Where Current Workflows Break Down

Most teams are handling AI-generated code the same way they handle human code: open a PR, get a reviewer to approve it, merge. But reviewers are already reporting fatigue. AI agents tend to produce larger diffs, and the code often looks plausible but contains subtle issues that are easy to miss during review. A function that works correctly 95% of the time but fails on edge cases is harder to catch than an obvious syntax error.

Some teams have started requiring that AI-generated PRs include test coverage above a certain threshold before review. Others mandate that the human operator must be able to explain every change line-by-line. Neither approach scales well. The first floods CI pipelines. The second defeats the speed advantage of using AI tools in the first place.

What a Post-AI Code Review Process Might Look Like

A few patterns are emerging. Automated verification layers that go beyond unit tests, including property-based testing and formal verification for critical paths, are getting more attention.

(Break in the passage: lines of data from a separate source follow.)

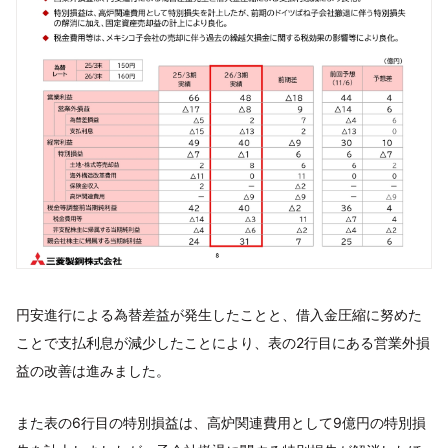
円安進行による為替差益が発生したことと、借入金圧縮に努めた
ことで支払利息が減少したことにより、表の2行目にある営業外損
益の改善は進みました。
また表の6行目の特別損益は、高炉関連費用として9億円の特別損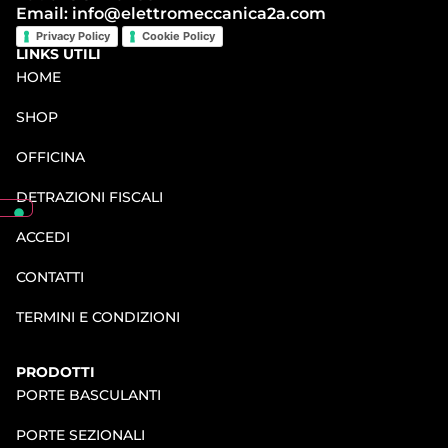
Email: info@elettromeccanica2a.com
Privacy Policy
Cookie Policy
LINKS UTILI
HOME
SHOP
OFFICINA
DETRAZIONI FISCALI
ACCEDI
CONTATTI
TERMINI E CONDIZIONI
PRODOTTI
PORTE BASCULANTI
PORTE SEZIONALI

Some organizations are experimenting with AI-assisted review, using a second model to audit the first model's output, though this raises obvious questions about correlated failures.

The most practical approach right now seems to be tighter scoping: use AI agents for well-defined, bounded tasks where the output is easy to verify, and keep humans on the complex architectural decisions. That is not a permanent solution, but it matches what the tools can reliably do today.

The industry needs better tooling for change control and auditability of AI-generated code. Until that exists, engineering teams are essentially running an experiment in production, hoping their existing review processes catch what the models get wrong.